I recently purchased the Samsung YH-999 portable media player and for the past two weeks i simply cannot make it be recognized by windows.I followed the instructions as described in the manual for the player install and wmp10. The unit charges and powers on and i can see the various menus as well as see the drive capacity. It doesn't show up in My computer and Media player 10 doesn't see it also.I checked various forums to find a solution and tried the solutions mentionned and still no change. I always have to tell windows what kind of device i'm installing. In Device manager it shows up as MTP device and the properties tab tell me that the device is working properly. I tried the registry fix of the Enum hive and giving permissions to read acces to the Everyone group. I also tried the sc stop and start umwdf in the run window. In the control panel under the portable media tab my compact flash card is seen in there and Media player recognize it .Thinking that something might interfering with the install of the unit i re-formated the windows partition (not quick format) and re-installed windows. At that moment there was nothing else installed and all USB devices were unplugged. I tried then to install it and still no result. I then added SP 1 and tried it and again no success. After that i installed SP 2 and tried again . The result was the same again.I also tried on my laptop to see if it would work but that was also a dead end. I'm running out of ideas on how to fix this problem. From what i've seen elswhere it seems that these kind of players are kind of hit or miss situations. They can work on one computer and on the next one they absolutely refuse to work. I've read similar stories about problems with players from Creative and IRiver regardless of them being media players or Mp3 players . Any help on this problem would be greatly appreciated because the player was bought used on Ebay and i cannot return it to Samsung. As mentionned above the unit powers on and seems to function properly and from what i've read elsewhere i'm not the only one with this problem. Thanks.


----------



## please (Mar 2, 2005)

@ kalisto01
Welcome to TSF :smile: .
Nice first post. Seems you have done your homework and attempted many ways to resolve your problem. I am answering because your post as been unanswered for almost 24 hours. Unfortunately, you may be right and that there may be something wrong with the item. Maybe that's why it was on Ebay. The only thing I see in the manual that you did not mention was running 'windows update' to get the latest updates available. But it sounds as if Windows is recognizing the item and installing the correct drivers, since it appears in 'device manager' correctly.

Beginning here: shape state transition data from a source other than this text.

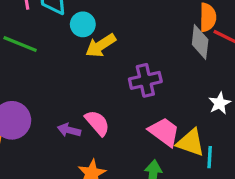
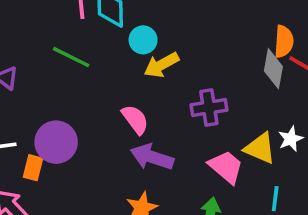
pink semicircle: (97, 123) -> (135, 119), moved
purple arrow: (69, 130) -> (152, 157), moved, size x1.6
yellow triangle: (191, 143) -> (260, 148), moved

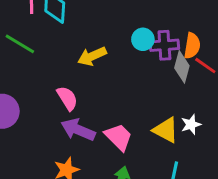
cyan circle: (143, 40) -> (143, 39), moved
purple cross: (209, 108) -> (164, 45), moved
pink trapezoid: (226, 167) -> (119, 137), moved

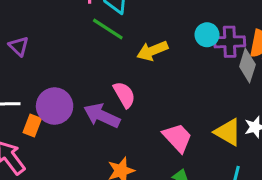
green line: (20, 44) -> (108, 29), moved
purple arrow: (78, 130) -> (102, 116), moved

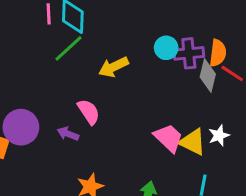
green line: (108, 29) -> (68, 48), turned -72
purple arrow: (102, 116) -> (68, 134), size x0.6
pink trapezoid: (177, 138) -> (168, 138), moved

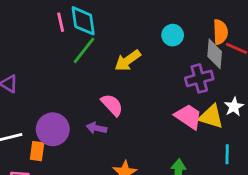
purple cross: (189, 53) -> (199, 78), moved

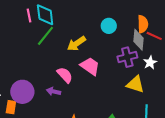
white star: (234, 107) -> (150, 63), moved
pink trapezoid: (188, 117) -> (90, 66), moved

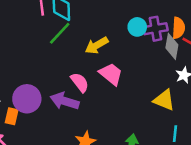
purple cross: (127, 57) -> (155, 29), moved
purple arrow: (54, 91) -> (65, 101), size x1.6

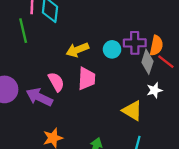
cyan circle: (137, 27) -> (112, 49), moved
green line: (60, 33) -> (23, 31), moved, turned -65
pink trapezoid: (111, 74) -> (87, 79), turned 45

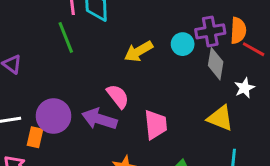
gray diamond: (147, 62) -> (216, 64), moved
pink trapezoid: (87, 79) -> (156, 125), moved

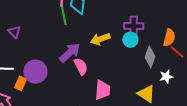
purple cross: (210, 31) -> (134, 26), moved
green line: (66, 37) -> (64, 14), moved
purple arrow: (99, 119) -> (70, 53), moved, turned 110

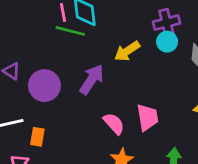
green line: (64, 14) -> (70, 31), turned -50
pink semicircle: (81, 66) -> (114, 124), moved
purple circle: (35, 72) -> (44, 86), moved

Your only recourse may be to attempt to get Samsung to take it back in exchange for a new one. Or find someone with a computer that the thing works on, and sell it to them. Sorry I don't have a better answer for you :4-dontkno 

Those things look pretty cool tho  :grin:


----------



## leroys1000 (Aug 16, 2005)

I don't know if this will help you,but go to the control
panel and double click on windows media connect.


----------



## kalisto01 (Nov 14, 2005)

*Player still not recognized*

I finally brought the device to a repair centre in january and got it back this weekend. They changed the USB plug on the unit. They even left on the unit some songs,pictures and the video content on the install CD to show that it's working. I'm trying as best as i can to have it working with my desktop and laptop pc's but i still can't have it recognized by windows. Of course media player 10 doesn't see it .This thing is driving me nuts. I only get the mention that the MTP device is working properly in device manager. When i get to select which driver to install in the add hardware screen i have the choice of the one from the cd which is dated in 2002 and another one dated in 2004. I tried with both and still no results. As mentioned in my original post i have sp2 installed and tried various solutions for it like giving permissions to the everyone group in the registry. I disabled USB power management. If i can't make this thing work i think i'm gonna put it on sale on Ebay and let somebody else have the headache of making this work. The unit is working since they managed to install stuff on it . It seems to me that these kind of units either work with your computer or they don't. From all the posts i've seen on the net about these kinds of players i'm not the only one with this kind of problems. Frankly i will never recommend somebody buying one, they're not worth the hassle. I bought the unit in late october and as of this date i haven't used it. Anyway i would appreciate any kind of suggestions. Thanks.


----------



## Goodger (Jul 2, 2008)

I have had exactly the same problem and I just fixed it, I thought the solution would be worth sharing since it took a LOT of hunting to find it.

The problem is a software error (not hardware). Device manager said that my MP3 player (A samsung YP-U3 by the way) was working perfectly well, but in My computer/Control panel, there was no portable media device to double click on. It worked on other computers fine, but not mine. For some reason this little hack fixes the problem.

It's just a simple registry hack. Backing up the registry would probably be a smart idea first, then go to "HKEY_LOCAL_MACHINE\System\CurrentControlSet\Enum\Usb", and right click the Usb folder and go to permissions. Add the group "everyone" (you can type it in when you click add) *and make sure you tick the "full control" box.*

Then go to advanced and untick "inherit permissions..." and "replace permissons...", basically make it look like the picture I've attached (if it works).

Hit OK on everything, and stick your mp3 player into the usb port (I didn't have to restart) and it comes up in My Computer magically.

The original solution that I found is here:
http://ask.creative.com/SRVS/CGI-BI...T=ws:http://ru.europe.creative.com,case=14275

By the way I do have XP, its just a Vista skin.

Hope it works for you!


----------